The president on Tuesday hosted Henry Kissinger, a notable proponent of dropping bombs on Asian countries, at the White House. The president is schedule to visit South Korea in November, and might visit the Demilitarized Zone between North and South Korea—a setting where he could easily escalate tensions with a remark, whether careless or planned.
Of course, Trump could be just talking trash, trying to do the geopolitical dozens with Kim Jong Un, but there’s no way for Kim, or diplomats from other foreign countries, or the American people to know the difference. (North Korea itself claimed Trump’s UN remarks constituted a declaration of war, though the regime has a long history of similar comments.) The impression of a slouch toward war is sharpened by other evidence. Mattis, for example, on Monday told Army generals to be ready to fight a war in Korea. Some of that is standard readiness, but given his own bleak view of a military solution—Mattis said earlier this year that a war against North Korea would be “catastrophic” and “probably the worst kind of fighting in most people's lifetimes”—it could also be an indication of growing probability of a shooting war.
Several outlets have juicy reports published Monday or Tuesday that all center around the same phenomenon: the question among Trump’s aides of how to manage him.
One Trump confidant likened the president to a whistling teapot, saying that when he does not blow off steam, he can turn into a pressure cooker and explode. “I think we are in pressure cooker territory,” said this person, who spoke on the condition of anonymity to talk candidly.
The next few weeks will surely test Trump and Kelly’s relationship. As Kelly seeks to revive Trump’s stalled tax plan, prevent the Iran nuclear deal from falling apart, and avoid war with North Korea, he’ll also face the challenge of having to manage Trump at Mar-a-Lago. According to two sources, Kelly has developed a Mar-a-Lago strategy to prevent Trump from soliciting advice from members and friends. (In February, Trump turned his dinner table into an open-air Situation Room when North Korea test-fired a ballistic missile.) Sources briefed on Kelly’s plans said he will attempt to keep Trump “out of the dining room.” The plan looks sound on paper—but, to his staff, Trump can be a formidable adversary.
Interviews with 10 current and former administration officials, advisers, longtime business associates and others close to Trump describe a process in which they try to install guardrails for a president who goes on gut feeling — and many days are spent managing the president, just as Corker said.
One of the things those guardrails are meant to avoid is, for example, the president precipitously starting a war. But as Sherman writes, Trump is a formidable adversary, and indeed aides have not been able to prevent his off-the-cuff remarks about “fire and fury” and “the calm before the storm.”

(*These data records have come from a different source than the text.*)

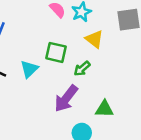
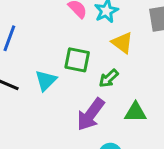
green triangle: (104, 109) -> (135, 112), moved

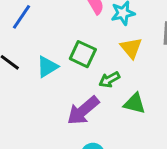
green triangle: (135, 112) -> (135, 103), moved

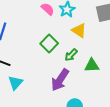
green square: (83, 54) -> (49, 44), turned 36
cyan triangle: (47, 67) -> (15, 83), moved

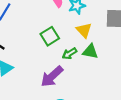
green triangle: (92, 65) -> (90, 51), moved

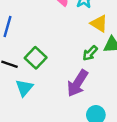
green square: (50, 36) -> (36, 58), moved

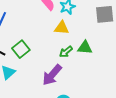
yellow triangle: (99, 24) -> (62, 28), moved, turned -35

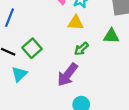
green triangle: (85, 48) -> (111, 36), moved

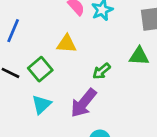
yellow triangle: (76, 23) -> (67, 44), moved
cyan triangle: (19, 74) -> (41, 104), moved

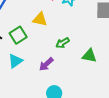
green triangle: (139, 56) -> (89, 56), moved
purple arrow: (84, 103) -> (46, 64), size x0.7

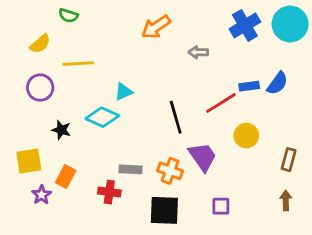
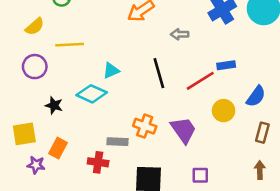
blue semicircle: (277, 83) -> (256, 96), moved
black line: (176, 117) -> (159, 73), moved
orange cross: (170, 171) -> (145, 126), moved
purple star: (42, 195) -> (36, 165), turned -30

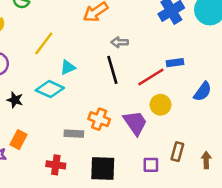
gray arrow: (180, 34) -> (120, 42), moved
yellow line: (70, 45) -> (44, 43), moved, turned -50
yellow circle: (224, 111) -> (160, 105), moved
brown rectangle: (262, 133) -> (177, 152), moved
red cross: (98, 162) -> (56, 165), moved

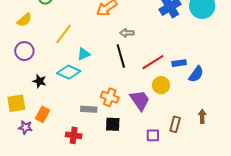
blue rectangle: (175, 63) -> (179, 63), moved
brown arrow: (206, 160) -> (202, 116), moved
black square: (103, 168) -> (113, 124), moved, size x0.7

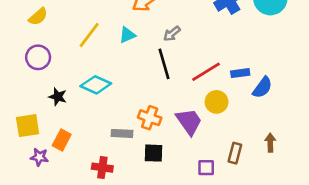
gray arrow: (127, 33) -> (172, 34), turned -40
cyan triangle: (84, 54) -> (127, 35), moved

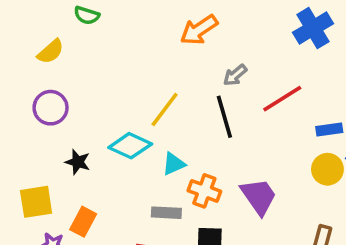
yellow line: (89, 35) -> (165, 110), moved
cyan triangle: (127, 35) -> (174, 164), moved
red line: (206, 72) -> (282, 99), moved
yellow circle: (217, 102) -> (327, 169), moved

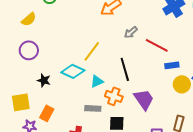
red line: (282, 99) -> (157, 45), turned 60
black line: (224, 117) -> (125, 69), moved
blue rectangle: (329, 129) -> (172, 65), moved

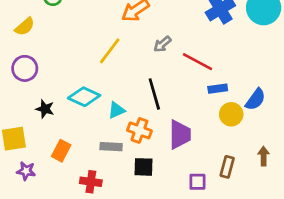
yellow line: (92, 51) -> (110, 51), moved
purple trapezoid: (144, 99) -> (180, 135), turned 35
orange rectangle: (47, 113) -> (61, 151), moved

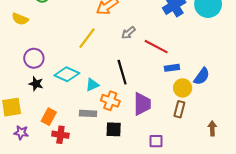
yellow semicircle: (25, 27) -> (20, 19), turned 63
purple circle: (25, 68) -> (34, 58), moved
brown arrow: (264, 156) -> (212, 128), moved
brown rectangle: (227, 167) -> (179, 109), moved
red cross: (91, 182) -> (60, 135), moved

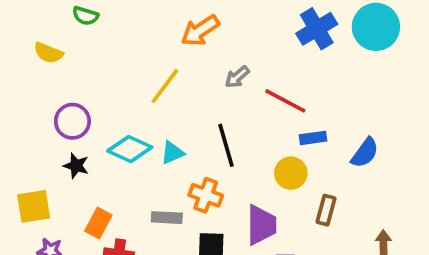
cyan triangle: (92, 85) -> (172, 153), moved
yellow circle: (183, 88) -> (291, 173), moved
purple trapezoid: (142, 104) -> (261, 225), moved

The long parade of bellicose North Korea comments could, perversely, be evidence that efforts to defer military action have been working. Politico tells how fired former Chief of Staff Reince Priebus would often persuade the president to put off some action until “next week.” “Delaying the decision would give Priebus and others a chance to change his mind or bring in advisers to speak with Trump—and in some cases, to ensure Trump would drop the idea altogether and move on,” Josh Dawsey writes.
Yet the road to a major war is usually a long one. The Bush administration spent months laying the groundwork, both publicly and privately, for the war in Iraq. At this point, the president has demonstrated a pattern of comments that indicate a preference for a military response to North Korea, although it’s not clear that his preference will prevail. That pattern is enough that Trump’s feuds with Tillerson and Corker deserve to be seen not merely as wacky, somewhat disconcerting antics, but as part of a potential move toward a war—whether that’s World War III or not.